The study found that the numbers of black and Latinx executives increased slightly over the eight year span of the study.

Photo: Ascend Foundation
Photo: Ascend Foundation

 

However, with that good news comes this bad news: those eight years also brought an 18 percent decrease in black managers.

There was also a huge exodus of black women. The number of black women in the tech industry declined a whole 13 percent.

Why did all those black women leave?

“If people think they are being unfairly treated in companies, they’ll leave,” said Gee. “That’s a problem for Silicon Valley.”

That’s certainly the case for one former black female Google specialist, who told The Guardian that racism and prejudices negatively affected her time at the company.

“I felt like I didn’t belong nor did anybody want me to belong,” the woman, who wished to remain anonymous, said. She cited times where other employees would ask for her identification on campus to make sure she was actually a Google employee, times when she had to listen to racist jokes and noted that she was the only black woman on her team.

As far as speaking up, she said that Google wasn’t the safe space for that. When she tried to talk about diversity, she said she faced a lot of push-back.

“They didn’t like the way you’re prioritizing diversity, because that’s not your role,” she said.

She also touched upon the pressures to conform to the “Googliness” of company culture.
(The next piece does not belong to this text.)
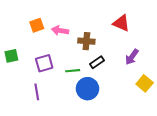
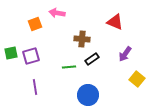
pink arrow: (60, 31) -> (57, 13), moved
purple square: (44, 63) -> (31, 56), moved
blue circle: (87, 89) -> (88, 95), moved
She won a spot interviewing future employees and found that those doing the hiring seemed to say that minorities were rarely thought to have enough “Googliness” to come aboard.

“It seems like we are interviewing people to fit in with white people, and not to interview everyone to make sure they are culturally competent,” she continued.

Denise Peck, another of the study’s authors hopes that tech companies begin to do more to make stories like those the anonymous black woman and Zhang things of the past.

“The problem will not just solve itself,” Peck said.